If the UK withdraws from international health partnerships, what message does that send to the very professionals who staff our hospitals, train our workforce and keep our NHS afloat?
Global projects, local benefit
Global health partnerships address some of the biggest health challenges that affect us all.
Take our highly successful international programme on tackling superbugs – the Commonwealth Partnerships for Antimicrobial Stewardship (CwPAMS). Across Ghana, Kenya, Malawi, Nigeria, Sierra Leone, Tanzania, Uganda, and Zambia, this programme has trained over 6,500 healthcare workers to improve antibiotic use and infection control. It has helped create standardised treatment guidelines in nearly 70 African hospitals, strengthening patient care and reducing drug resistance. By embedding pharmacists in hospital wards and decision-making teams, it has empowered healthcare workers and built more resilient health systems – benefiting both local populations and the global fight against antimicrobial resistance (AMR).
These partnerships aren’t just acts of goodwill – they create stronger, safer healthcare everywhere.

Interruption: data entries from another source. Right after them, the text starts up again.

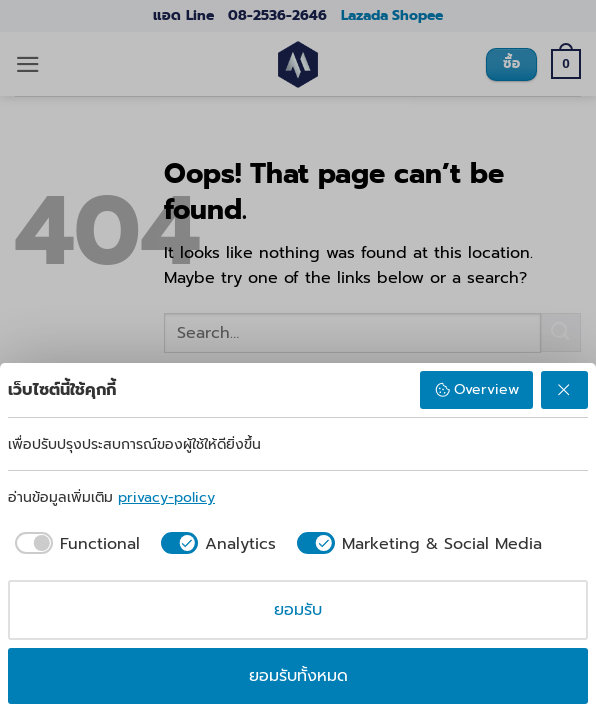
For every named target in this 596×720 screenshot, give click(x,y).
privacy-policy (166, 497)
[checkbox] (74, 544)
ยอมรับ (298, 610)
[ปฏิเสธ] (565, 390)
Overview (476, 389)
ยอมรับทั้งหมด (298, 676)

When the UK supports health systems overseas, it also strengthens its own, ensuring shared solutions to shared challenges.

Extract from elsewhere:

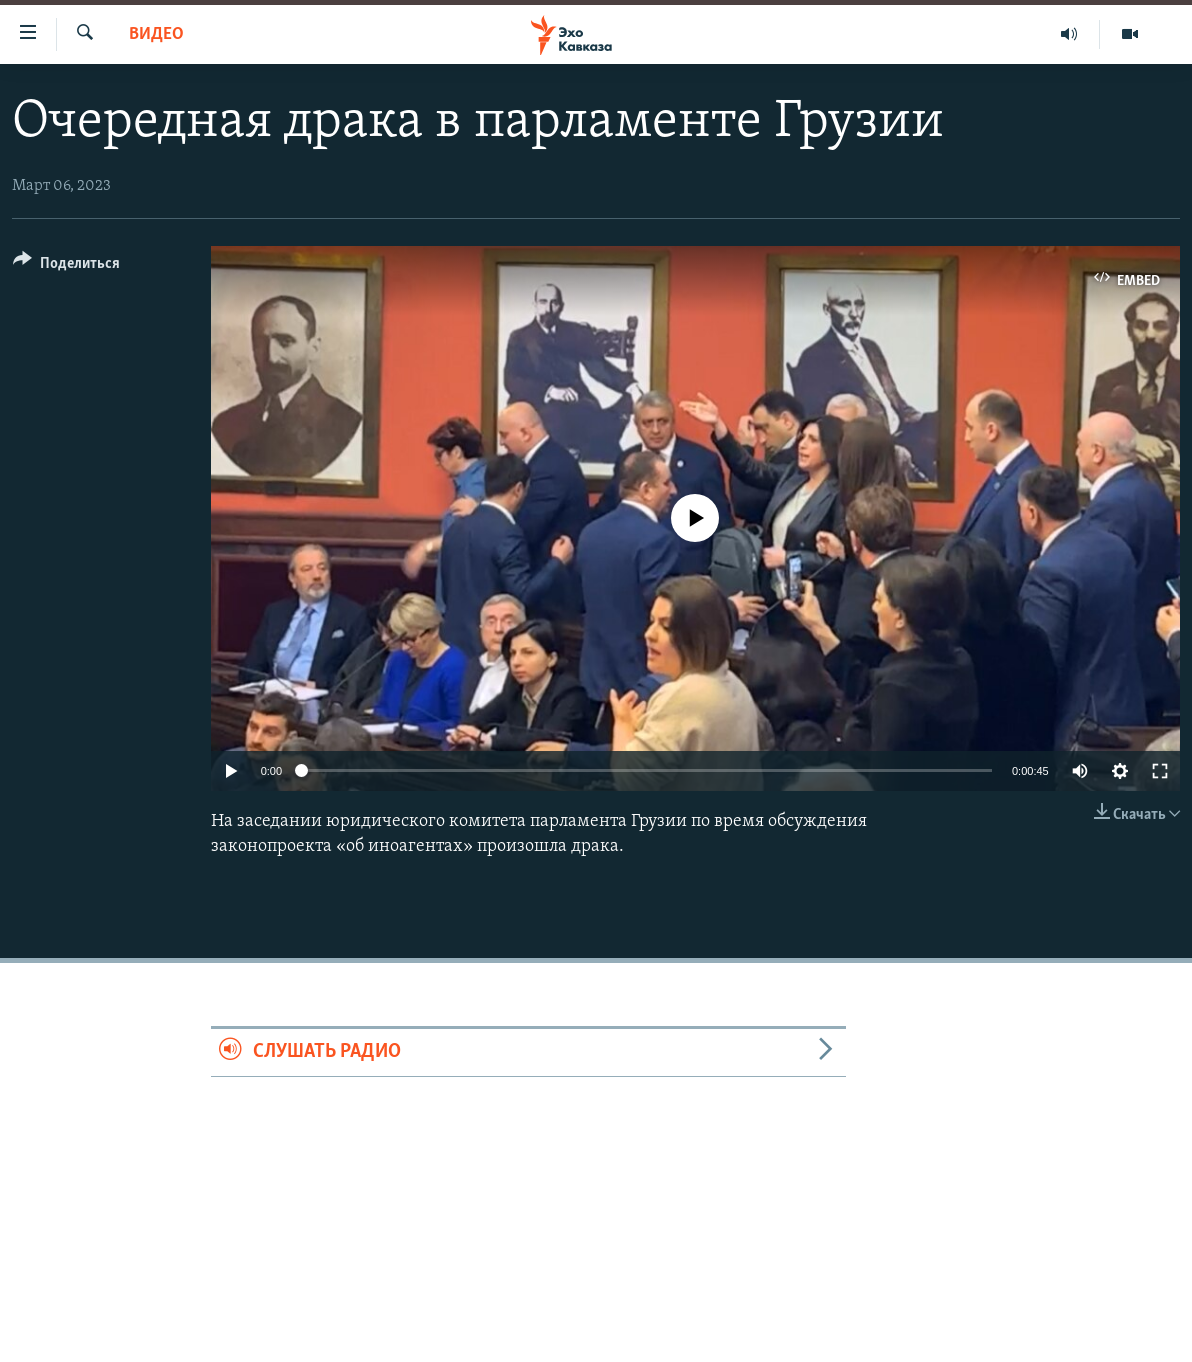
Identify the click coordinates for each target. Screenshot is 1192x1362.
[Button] (66, 266)
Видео (156, 34)
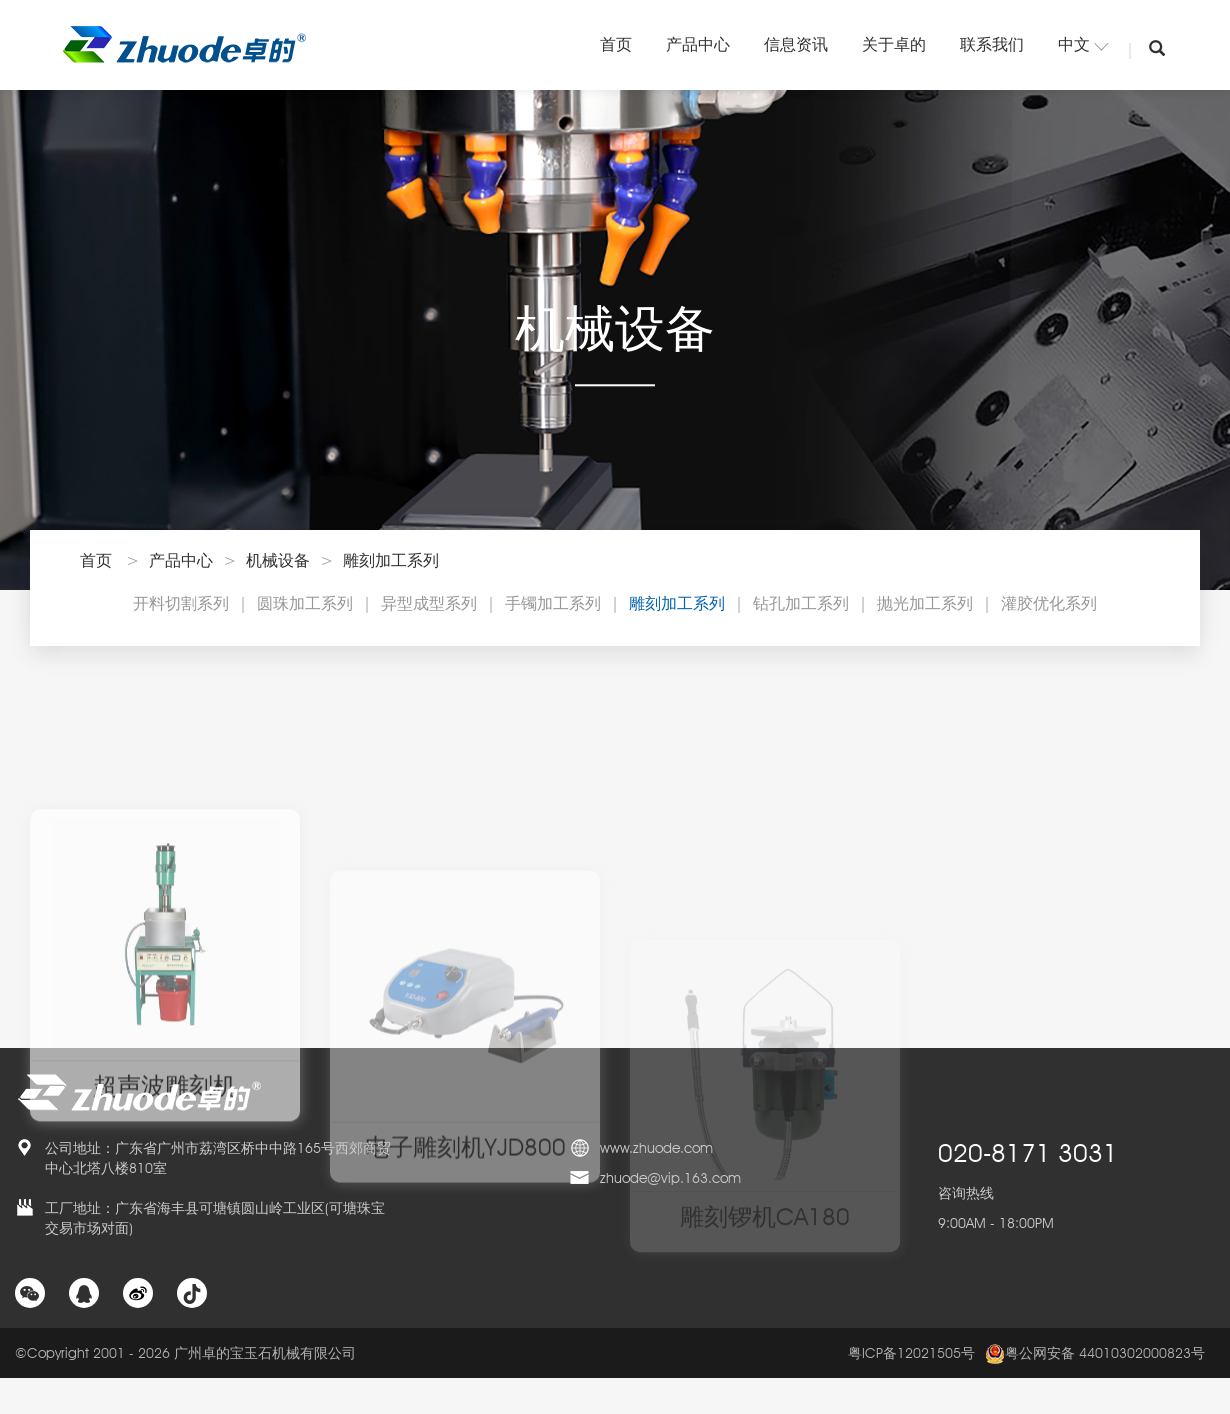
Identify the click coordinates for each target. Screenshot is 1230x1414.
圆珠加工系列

Public perception vs. reality
A recent YouGov survey found that 64% of Britons believe the UK spends too much on international aid.
What many don’t realise is that foreign aid is a tiny fraction of UK Government spending – just 0.5p (now dropping to 0.3p by 2027) in every tax pound, far below the UN’s 0.7p target that the UK previously committed to.
The reality is UK aid isn’t just about helping others – it’s about learning from what others can teach us and strengthening Britain’s place in the world.
It prevents health crises before they reach UK shores, strengthens diplomatic ties and helps retain the international workforce that keeps our NHS running.
That’s why we urge the government to think carefully about what’s at stake. Ministers know better than anyone that these cuts weren’t a choice they wanted to make. But as we move forward, we must not lose sight of the bigger picture – keeping Britain open, connected and leading on global health.
Because when we cut ties with the world, the impact is felt not just in distant countries – it’s felt in lives lost to preventable diseases, in communities without access to vital medicines and in an NHS struggling to recruit and retain the global talent it relies on. Global health partnerships save lives, improve healthcare and protect us all.